• _Directions_
Whenever a line in the data contains "tercih", show that line.
────────
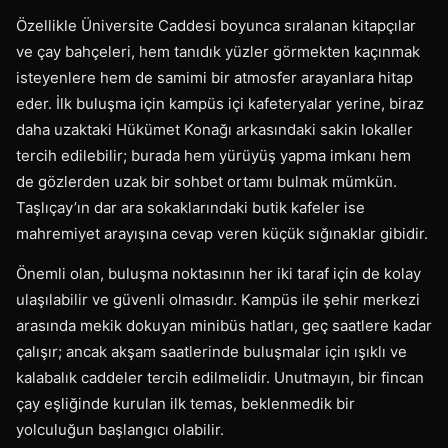
Özellikle Üniversite Caddesi boyunca sıralanan kitapçılar
ve çay bahçeleri, hem tanıdık yüzler görmekten kaçınmak
isteyenlere hem de samimi bir atmosfer arayanlara hitap
eder. İlk buluşma için kampüs içi kafeteryalar yerine, biraz
daha uzaktaki Hükümet Konağı arkasındaki sakin lokaller
tercih edilebilir; burada hem yürüyüş yapma imkanı hem
de gözlerden uzak bir sohbet ortamı bulmak mümkün.
Taşlıçay’ın dar ara sokaklarındaki butik kafeler ise
mahremiyet arayışına cevap veren küçük sığınaklar gibidir.
Önemli olan, buluşma noktasının her iki taraf için de kolay
ulaşılabilir ve güvenli olmasıdır. Kampüs ile şehir merkezi
arasında mekik dokuyan minibüs hatları, geç saatlere kadar
çalışır; ancak akşam saatlerinde buluşmalar için ışıklı ve
kalabalık caddeler tercih edilmelidir. Unutmayın, bir fincan
çay eşliğinde kurulan ilk temas, beklenmedik bir
yolculuğun başlangıcı olabilir.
────────
• _Answer box_
tercih edilebilir; burada hem yürüyüş yapma imkanı hem
kalabalık caddeler tercih edilmelidir. Unutmayın, bir fincan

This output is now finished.